Using actuarial logic to stop ransomware

When it comes to the policy changes, insurers first need to realise the root of cybersecurity problems lie in the reliance of employee-generated passwords, which companies have no control over. They can then use existing actuarial data and models from their other lines of business, such as property insurance, to minimise their risks and maximise protection. These standards would be the equivalent of using fire doors and sprinklers to reduce and contain building fires or using strong locks to reduce the chances of break-ins and robberies, both of which aim to reduce insurance pay outs.
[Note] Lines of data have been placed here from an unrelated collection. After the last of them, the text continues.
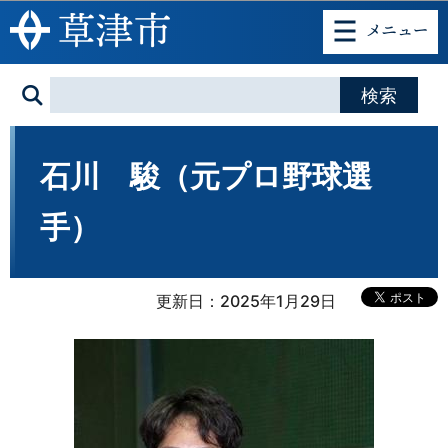
このページの本文へ移動
石川 駿（元プロ野球選
手）
更新日：2025年1月29日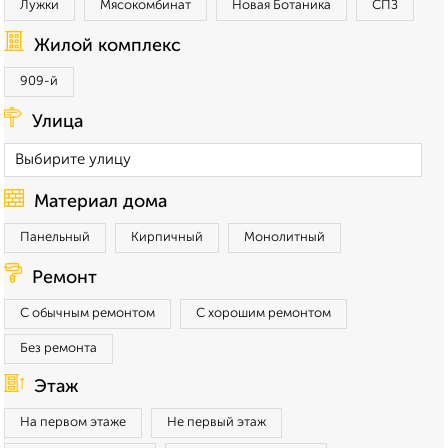
Лужки
Мясокомбинат
Новая Ботаника
СПЗ
Жилой комплекс
909-й
Улица
Материал дома
Панельный
Кирпичный
Монолитный
Ремонт
С обычным ремонтом
С хорошим ремонтом
Без ремонта
Этаж
На первом этаже
Не первый этаж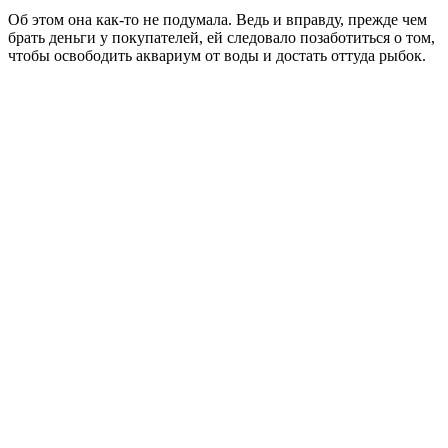
Об этом она как-то не подумала. Ведь и вправду, прежде чем
брать деньги у покупателей, ей следовало позаботиться о том,
чтобы освободить аквариум от воды и достать оттуда рыбок.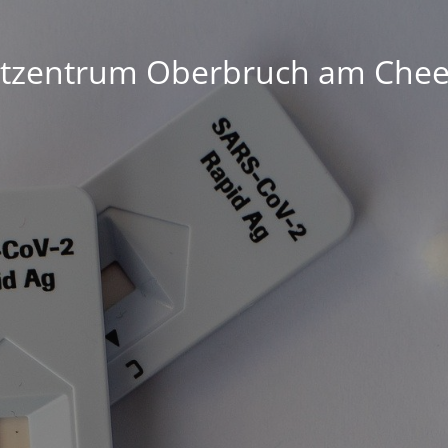
stzentrum Oberbruch am Chee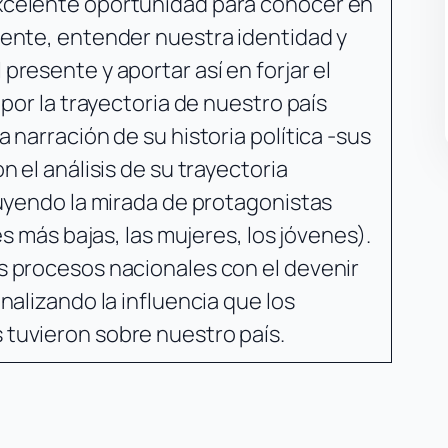
xcelente oportunidad para conocer en
iente, entender nuestra identidad y
presente y aportar así en forjar el
 por la trayectoria de nuestro país
 narración de su historia política -sus
n el análisis de su trayectoria
luyendo la mirada de protagonistas
es más bajas, las mujeres, los jóvenes).
s procesos nacionales con el devenir
nalizando la influencia que los
 tuvieron sobre nuestro país.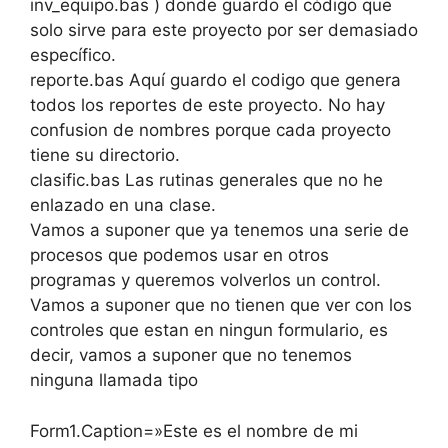
inv_equipo.bas ) donde guardo el código que
solo sirve para este proyecto por ser demasiado
específico.
reporte.bas Aquí guardo el codigo que genera
todos los reportes de este proyecto. No hay
confusion de nombres porque cada proyecto
tiene su directorio.
clasific.bas Las rutinas generales que no he
enlazado en una clase.
Vamos a suponer que ya tenemos una serie de
procesos que podemos usar en otros
programas y queremos volverlos un control.
Vamos a suponer que no tienen que ver con los
controles que estan en ningun formulario, es
decir, vamos a suponer que no tenemos
ninguna llamada tipo
Form1.Caption=»Este es el nombre de mi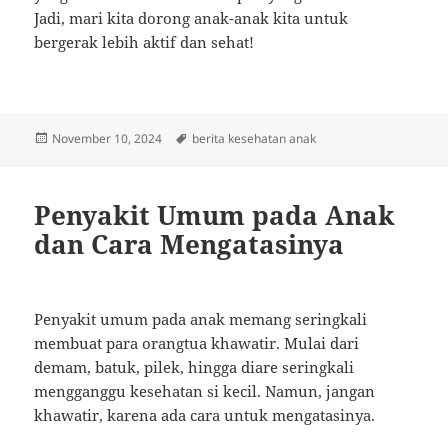
Jadi, mari kita dorong anak-anak kita untuk
bergerak lebih aktif dan sehat!
Posted
Tags
November 10, 2024
berita kesehatan anak
on
Penyakit Umum pada Anak
dan Cara Mengatasinya
Penyakit umum pada anak memang seringkali
membuat para orangtua khawatir. Mulai dari
demam, batuk, pilek, hingga diare seringkali
mengganggu kesehatan si kecil. Namun, jangan
khawatir, karena ada cara untuk mengatasinya.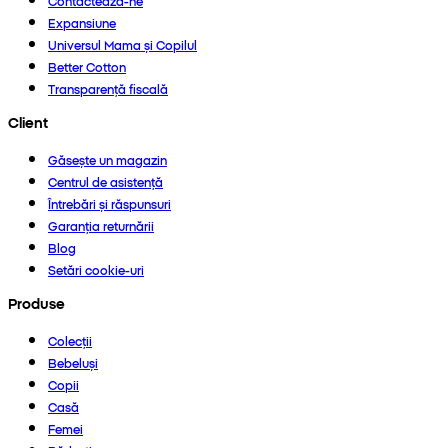
Contactează-ne
Expansiune
Universul Mama și Copilul
Better Cotton
Transparență fiscală
Client
Găsește un magazin
Centrul de asistență
Întrebări și răspunsuri
Garanția returnării
Blog
Setări cookie-uri
Produse
Colecții
Bebeluși
Copii
Casă
Femei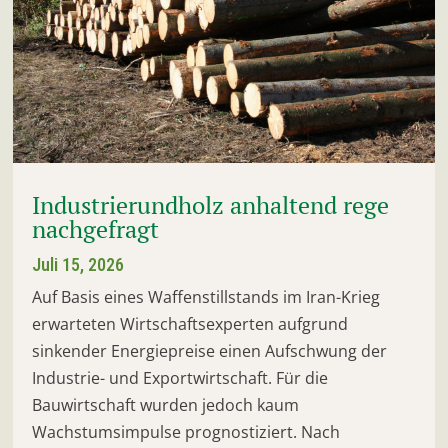
Industrierundholz anhaltend rege
nachgefragt
Juli 15, 2026
Auf Basis eines Waffenstillstands im Iran-Krieg
erwarteten Wirtschaftsexperten aufgrund
sinkender Energiepreise einen Aufschwung der
Industrie- und Exportwirtschaft. Für die
Bauwirtschaft wurden jedoch kaum
Wachstumsimpulse prognostiziert. Nach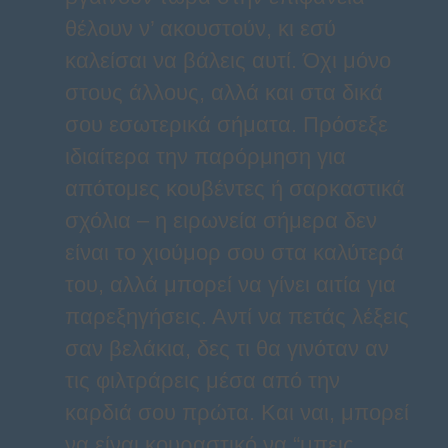
θέλουν ν’ ακουστούν, κι εσύ
καλείσαι να βάλεις αυτί. Όχι μόνο
στους άλλους, αλλά και στα δικά
σου εσωτερικά σήματα. Πρόσεξε
ιδιαίτερα την παρόρμηση για
απότομες κουβέντες ή σαρκαστικά
σχόλια – η ειρωνεία σήμερα δεν
είναι το χιούμορ σου στα καλύτερά
του, αλλά μπορεί να γίνει αιτία για
παρεξηγήσεις. Αντί να πετάς λέξεις
σαν βελάκια, δες τι θα γινόταν αν
τις φιλτράρεις μέσα από την
καρδιά σου πρώτα. Και ναι, μπορεί
να είναι κουραστικό να “μπεις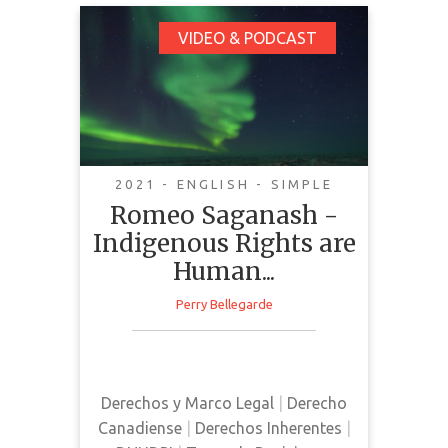
Romeo Saganash -
VIDEO & PODCAST
Indigenous Rights are
Human Rights. Bill C-
15
2021 - ENGLISH - SIMPLE
Romeo Saganash -
Indigenous Rights are
Human...
Perry Bellegarde
The Assembly of First Nations and
Romeo Sagamash deliver a
podcast discussing Bill C-15.
Derechos y Marco Legal
|
Derecho
Canadiense
|
Derechos Inherentes
|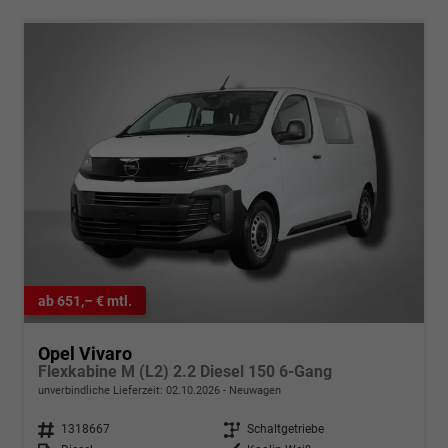
ab 651,– € mtl.
Opel Vivaro
Flexkabine M (L2) 2.2 Diesel 150 6-Gang
unverbindliche Lieferzeit:
02.10.2026
Neuwagen
Fahrzeugnr.
1318667
Getriebe
Schaltgetriebe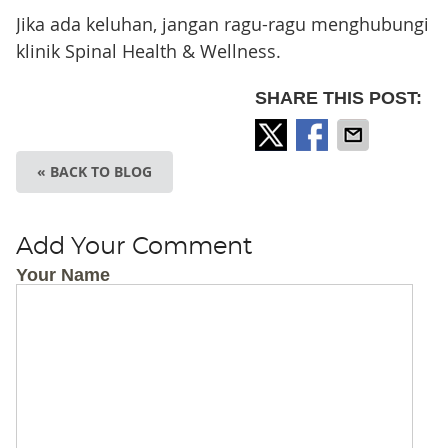
Jika ada keluhan, jangan ragu-ragu menghubungi
klinik Spinal Health & Wellness.
SHARE THIS POST:
« BACK TO BLOG
Add Your Comment
Your Name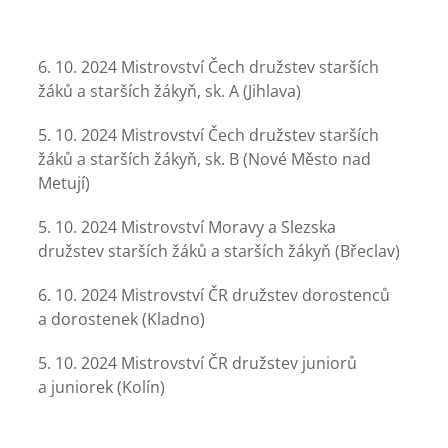
6. 10. 2024 Mistrovství Čech družstev starších
žáků a starších žákyň, sk. A (Jihlava)
5. 10. 2024 Mistrovství Čech družstev starších
žáků a starších žákyň, sk. B (Nové Město nad
Metují)
5. 10. 2024 Mistrovství Moravy a Slezska
družstev starších žáků a starších žákyň (Břeclav)
6. 10. 2024 Mistrovství ČR družstev dorostenců
a dorostenek (Kladno)
5. 10. 2024 Mistrovství ČR družstev juniorů
a juniorek (Kolín)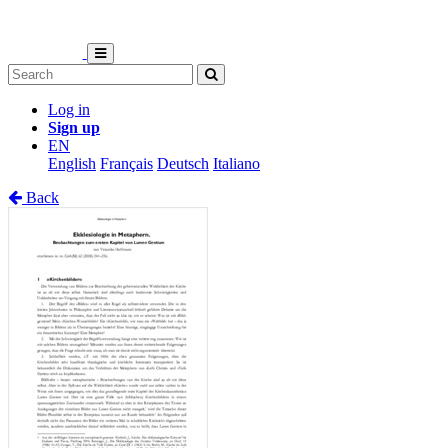
Log in
Sign up
EN
English
Français
Deutsch
Italiano
Back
Translating that actuarial logic to the digital-physical infrastructure, insurers can require customers to first divide their network access. Dividing network access automatically divides the risks of the network being wholly infected at once.

They can also require companies to take ownership of their access management and regain control of their digital keys. Passwords being just data, they too can be encrypted so they can’t get intercepted. Using a company-controlled password administration platform to distribute encrypted credentials ensures that only authorised individuals have access to those keys and that credentials aren’t used to open malicious links.

This not only eliminates the risk of fraud and human error, but also stops ransomware attacks by creating layer after layer of security to halt criminals in their tracks. By eliminating the need for employees to know their passwords, they cannot disclose them and the risk of them being shared, sold or stolen is eliminated.

The cyber insurance industry has been in a position of vulnerability for too many years now, but it doesn’t need to be this way. With stolen credentials being the most common way for criminals to infiltrate networks, access segmentation and encryption are a simple and effective way for insurers to take control of the risks they cover. While over 80% of breaches are credential-based, such tools also give insurers proof that the company no longer uses employee-generated passwords, a first step towards improving their digital-physical security, while preventing the majority of cybercrime.